Not so easy if you have to do a network capture phrase the packets to find the right information and then log it. The way i have set this up is using iptables and NFQUEUE. In iptables you have 3 options as an action Accept, Drop or NFQUEUE. NFQUEUE allow you to write an application to receive the packets, then do whatever you want with them. In this case i used python check if the packet contained my server name "BAz", than log the ip destination (players ip) to disk and forward the packet on.
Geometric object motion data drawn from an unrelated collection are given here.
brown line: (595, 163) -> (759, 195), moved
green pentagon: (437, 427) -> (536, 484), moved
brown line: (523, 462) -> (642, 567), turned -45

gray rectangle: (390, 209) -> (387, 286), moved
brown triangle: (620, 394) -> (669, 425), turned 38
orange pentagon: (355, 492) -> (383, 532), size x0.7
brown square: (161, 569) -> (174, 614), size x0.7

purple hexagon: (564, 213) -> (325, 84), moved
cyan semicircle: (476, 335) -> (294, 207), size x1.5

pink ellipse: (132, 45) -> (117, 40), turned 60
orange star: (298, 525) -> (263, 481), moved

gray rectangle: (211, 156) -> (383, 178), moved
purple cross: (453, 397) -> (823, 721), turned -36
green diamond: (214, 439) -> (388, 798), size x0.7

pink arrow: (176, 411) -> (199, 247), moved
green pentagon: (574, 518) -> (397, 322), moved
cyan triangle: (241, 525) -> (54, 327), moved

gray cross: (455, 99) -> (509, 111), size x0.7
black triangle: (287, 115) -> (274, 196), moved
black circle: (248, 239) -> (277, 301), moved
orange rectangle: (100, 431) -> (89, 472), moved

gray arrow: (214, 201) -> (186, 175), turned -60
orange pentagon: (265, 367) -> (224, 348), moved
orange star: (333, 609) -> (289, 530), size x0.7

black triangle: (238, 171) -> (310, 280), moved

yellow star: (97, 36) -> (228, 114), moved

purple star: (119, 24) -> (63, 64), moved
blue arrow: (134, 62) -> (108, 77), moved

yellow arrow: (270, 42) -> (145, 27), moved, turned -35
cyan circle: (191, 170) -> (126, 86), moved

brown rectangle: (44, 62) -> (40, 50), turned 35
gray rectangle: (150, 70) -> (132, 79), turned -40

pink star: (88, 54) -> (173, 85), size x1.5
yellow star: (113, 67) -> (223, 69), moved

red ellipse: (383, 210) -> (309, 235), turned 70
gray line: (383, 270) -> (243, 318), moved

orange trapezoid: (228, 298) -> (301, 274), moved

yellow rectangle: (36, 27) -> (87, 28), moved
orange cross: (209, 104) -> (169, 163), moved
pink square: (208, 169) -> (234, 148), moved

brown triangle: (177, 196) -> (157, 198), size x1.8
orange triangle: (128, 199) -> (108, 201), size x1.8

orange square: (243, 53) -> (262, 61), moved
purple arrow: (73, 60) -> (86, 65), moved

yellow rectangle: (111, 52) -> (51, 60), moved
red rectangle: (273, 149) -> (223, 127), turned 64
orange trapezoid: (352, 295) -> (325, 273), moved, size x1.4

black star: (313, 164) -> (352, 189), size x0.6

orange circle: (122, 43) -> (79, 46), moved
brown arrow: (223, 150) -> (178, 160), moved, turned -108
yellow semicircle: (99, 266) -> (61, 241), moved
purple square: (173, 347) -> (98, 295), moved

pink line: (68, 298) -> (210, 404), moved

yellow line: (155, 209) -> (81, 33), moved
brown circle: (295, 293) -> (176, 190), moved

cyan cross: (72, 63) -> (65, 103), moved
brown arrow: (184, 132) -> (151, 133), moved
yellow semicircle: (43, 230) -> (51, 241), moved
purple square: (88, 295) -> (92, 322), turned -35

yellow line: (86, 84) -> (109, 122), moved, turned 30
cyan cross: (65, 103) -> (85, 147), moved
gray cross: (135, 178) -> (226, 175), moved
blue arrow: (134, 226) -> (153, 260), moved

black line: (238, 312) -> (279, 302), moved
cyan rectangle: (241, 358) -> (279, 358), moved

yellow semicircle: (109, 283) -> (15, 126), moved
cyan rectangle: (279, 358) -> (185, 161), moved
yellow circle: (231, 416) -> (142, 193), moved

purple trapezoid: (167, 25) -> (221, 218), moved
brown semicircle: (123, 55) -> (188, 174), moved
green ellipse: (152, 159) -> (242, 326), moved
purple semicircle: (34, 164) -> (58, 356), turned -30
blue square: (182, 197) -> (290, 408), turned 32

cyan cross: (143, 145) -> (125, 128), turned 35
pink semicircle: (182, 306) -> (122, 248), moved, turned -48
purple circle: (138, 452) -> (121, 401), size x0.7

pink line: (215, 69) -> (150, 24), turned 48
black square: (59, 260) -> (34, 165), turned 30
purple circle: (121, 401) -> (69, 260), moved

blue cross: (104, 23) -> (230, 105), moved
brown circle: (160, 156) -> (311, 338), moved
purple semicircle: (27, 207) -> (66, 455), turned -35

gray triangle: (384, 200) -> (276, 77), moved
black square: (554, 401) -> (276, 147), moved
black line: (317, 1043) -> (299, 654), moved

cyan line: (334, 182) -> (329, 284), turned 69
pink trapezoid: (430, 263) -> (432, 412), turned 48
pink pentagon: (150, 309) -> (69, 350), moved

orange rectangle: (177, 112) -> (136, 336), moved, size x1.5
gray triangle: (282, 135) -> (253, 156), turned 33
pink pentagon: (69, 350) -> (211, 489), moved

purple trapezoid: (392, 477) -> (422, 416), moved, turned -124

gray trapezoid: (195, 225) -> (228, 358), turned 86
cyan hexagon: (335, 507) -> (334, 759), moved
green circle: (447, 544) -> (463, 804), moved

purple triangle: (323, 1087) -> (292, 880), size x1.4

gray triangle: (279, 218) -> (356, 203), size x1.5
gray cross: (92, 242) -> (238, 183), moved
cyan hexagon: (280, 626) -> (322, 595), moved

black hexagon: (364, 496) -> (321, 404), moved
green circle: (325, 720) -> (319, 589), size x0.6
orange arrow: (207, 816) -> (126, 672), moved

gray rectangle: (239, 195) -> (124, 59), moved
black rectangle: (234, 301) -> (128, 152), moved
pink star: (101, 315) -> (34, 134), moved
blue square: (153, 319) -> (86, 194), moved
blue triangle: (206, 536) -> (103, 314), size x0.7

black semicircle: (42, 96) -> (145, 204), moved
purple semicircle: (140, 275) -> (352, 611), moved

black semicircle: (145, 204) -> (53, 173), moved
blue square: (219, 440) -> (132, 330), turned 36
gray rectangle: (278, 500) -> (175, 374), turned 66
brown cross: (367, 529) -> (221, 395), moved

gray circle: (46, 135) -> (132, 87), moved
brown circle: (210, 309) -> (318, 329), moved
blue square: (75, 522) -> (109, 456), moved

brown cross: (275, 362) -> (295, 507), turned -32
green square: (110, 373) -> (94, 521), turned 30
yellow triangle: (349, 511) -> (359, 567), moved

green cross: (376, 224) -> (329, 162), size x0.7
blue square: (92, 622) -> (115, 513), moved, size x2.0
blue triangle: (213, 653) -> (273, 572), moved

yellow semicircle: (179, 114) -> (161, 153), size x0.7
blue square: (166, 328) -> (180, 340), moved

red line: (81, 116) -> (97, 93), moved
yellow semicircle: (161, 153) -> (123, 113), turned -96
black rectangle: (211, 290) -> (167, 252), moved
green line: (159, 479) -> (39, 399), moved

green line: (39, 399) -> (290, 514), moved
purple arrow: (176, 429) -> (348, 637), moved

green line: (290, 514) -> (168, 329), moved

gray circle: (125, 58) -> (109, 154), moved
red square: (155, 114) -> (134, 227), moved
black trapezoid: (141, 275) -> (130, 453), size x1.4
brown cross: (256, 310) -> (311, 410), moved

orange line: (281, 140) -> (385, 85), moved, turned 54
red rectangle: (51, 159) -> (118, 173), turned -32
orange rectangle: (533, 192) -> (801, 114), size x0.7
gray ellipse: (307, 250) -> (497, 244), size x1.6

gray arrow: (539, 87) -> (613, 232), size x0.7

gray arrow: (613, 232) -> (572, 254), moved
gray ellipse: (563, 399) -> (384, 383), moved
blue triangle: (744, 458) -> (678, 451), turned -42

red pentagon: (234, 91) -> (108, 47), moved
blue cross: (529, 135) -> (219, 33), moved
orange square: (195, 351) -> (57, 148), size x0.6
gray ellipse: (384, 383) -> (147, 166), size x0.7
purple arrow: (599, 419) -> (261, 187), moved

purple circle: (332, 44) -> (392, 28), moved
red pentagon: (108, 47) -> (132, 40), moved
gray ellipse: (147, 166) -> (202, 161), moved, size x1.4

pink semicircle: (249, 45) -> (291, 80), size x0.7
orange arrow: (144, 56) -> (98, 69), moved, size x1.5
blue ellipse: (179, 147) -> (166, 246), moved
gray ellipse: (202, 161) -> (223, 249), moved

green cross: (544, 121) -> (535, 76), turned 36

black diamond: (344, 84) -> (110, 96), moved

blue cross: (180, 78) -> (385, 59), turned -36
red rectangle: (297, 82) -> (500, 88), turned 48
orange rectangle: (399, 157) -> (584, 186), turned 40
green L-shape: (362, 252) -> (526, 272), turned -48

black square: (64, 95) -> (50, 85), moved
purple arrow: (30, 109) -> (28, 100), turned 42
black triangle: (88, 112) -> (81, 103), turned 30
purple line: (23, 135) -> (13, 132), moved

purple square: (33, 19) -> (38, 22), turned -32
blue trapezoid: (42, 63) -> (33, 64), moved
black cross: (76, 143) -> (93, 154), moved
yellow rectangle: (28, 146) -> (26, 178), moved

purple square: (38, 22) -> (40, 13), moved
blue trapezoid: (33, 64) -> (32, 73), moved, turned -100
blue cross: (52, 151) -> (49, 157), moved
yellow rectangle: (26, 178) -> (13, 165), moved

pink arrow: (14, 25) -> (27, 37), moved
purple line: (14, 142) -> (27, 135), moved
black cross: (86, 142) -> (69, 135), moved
This iptables command passes the packet to 1 of three NFQUEUE's.
Code:
iptables -I INPUT -s <SERVER IP ADDRESS> -i enp5s0 -p udp -m udp --sport 27015:27056 -j NFQUEUE --queue-balance 1:3

This code logs the ip address to disk and forwards the packet onwards.
Code:
#! /usr/bin/env python3
from netfilterqueue import NetfilterQueue
from scapy.all import *
import os


def modify(packet):
    pkt = IP(packet.get_payload())
    #skip small packets
    if len(pkt) > 100:
        f.write("{}\n".format(str(pkt.dst)))
        f.flush()
    packet.accept() #accept the packet


nfqueue = NetfilterQueue()
#1 is the iptabels rule queue number, modify is the callback function
nfqueue.bind(1, modify)
f = open("/var/log/kf2client", "a")
try:
    print("[*] waiting for data")
    nfqueue.run()
except KeyboardInterrupt:
    pass



This list of ip addresses can then be turned into a ipset once sorted and unquie'd. E.g

Code:
create ActiveUsers1 hash:net family inet hashsize 32768 maxelem 1000000 bucketsize 12 initval 0xee41b63f
add ActiveUsers1 192.168.0.1
add ActiveUsers1 192.168.0.2
etc

Which results in a very large ipset. 197684 enties logged over two months or so. Which is probably also the approximate active player based assuming 1 ip per player.

Code:
Name: ActivePlayers
Type: hash:net
Revision: 7
Header: family inet hashsize 131072 maxelem 1000000 bucketsize 12 initval 0xee41b63f
Size in memory: 6246576
References: 3
Number of entries: 197684

This ipset can then be used to match players connecting to the server.

Code:
iptables -A INPUT-p udp -m conntrack --ctstate NEW -m udp --dport 7779:7779 -m set --match-set ActivePlayers src -j ACCEPT


Once this has been left running for a week or so you will have a nice list of ip addresses that covers 99% of KF2 players. Any other iptables rules that accept packets can then be removed. This doesn't cover the other ways of connecting to a KF2 server but chances are the player has already queried the server just by opening the server browser. I haven't had any false positives that i know about yet.